Understanding what farmers would like to see at a farm show helps show organizers live up to their slogan "Produced for farmers by farmers". The event showcases the latest farm equipment and other agricultural products while at the same time creating a social atmosphere.
"It's (the show) small enough that you can see people you know but also big enough that you have the latest equipment there," he says.
Haggarty also says he hopes the show presents the best of both worlds but with the emphasis on the business side of agriculture.
Over 200 exhibitors displayed their products to potential customers with several hands-on opportunities. Farm show organizers also planned equipment demonstrations to offer farmers a chance to critique new or up-graded technology.
Beth Wheeler of the Brighton OMAFRA office explained the how-to's of TMR mixing for livestock to several interested visitors. While
this technology is not new, its addition to the show was timely for area farmers not familiar with this feeding technique.
A woodlot located at the north end of the site presented the perfect setting for the newest addition to farm show activities.

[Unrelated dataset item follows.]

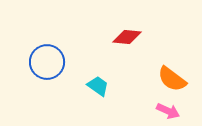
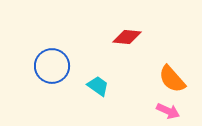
blue circle: moved 5 px right, 4 px down
orange semicircle: rotated 12 degrees clockwise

The Ontario Woodlot Association (OWA), in partnership with Domtar and local stewardship councils used the area for an outdoor classroom to make their display not only educational but interesting.
"OWA's displays and exhibitors and the on-site demonstrations drew a lot of interest from visitors," says Chris Lincoln, woodlot committee chairperson.
A cleared trail permitted a team of horses and their handler to demonstrate log skidding. Teamster, Art Shannon from the Lindsay area explained his reasons for choosing horses over mechanical vehicles for work in the woods.
Other demonstrations included the safe operation of a tractor winch and band sawing techniques.
Several displays offered a variety of information that could help farmers and land owners to make good management decisions and get the most out of their woodlots, whether it was making a profit with their woodlots or creating a wildlife habitat.
The woodlot committee plan to continue their presence at the farm show next year which will be hosted by George and Ena Palmateer at their farm near Tweed. The Palmateers crop up to 200 acres of their own and rent an additional 120 acres, planting corn, soybeans and hay. They also operate a 150 to 200 farrow to finish hog operation and raise purebred Simmental calves from their 30 head cow herd. In addition, the Palmateers do custom farm work for local farmers plus selling a line of forage equipment.
The 1999 farm show site was specially chosen to provide the municipality of Tweed Hungerford with an opportunity to promote the celebration of their 150th anniversary.
In addition, the Hastings County Farm Show and Plowing Match celebrates their tenth anniversary next year.
While the success of this year's farm show is gratifying, ideas are beginning to form on how to celebrate their anniversary, starting with a new logo.
In the meantime, Jackie Gunning, the show's first woman president will help co-ordinate the direction of the event for the next two years, says Haggarty. She operates a dairy farm near Tweed with her husband Jim.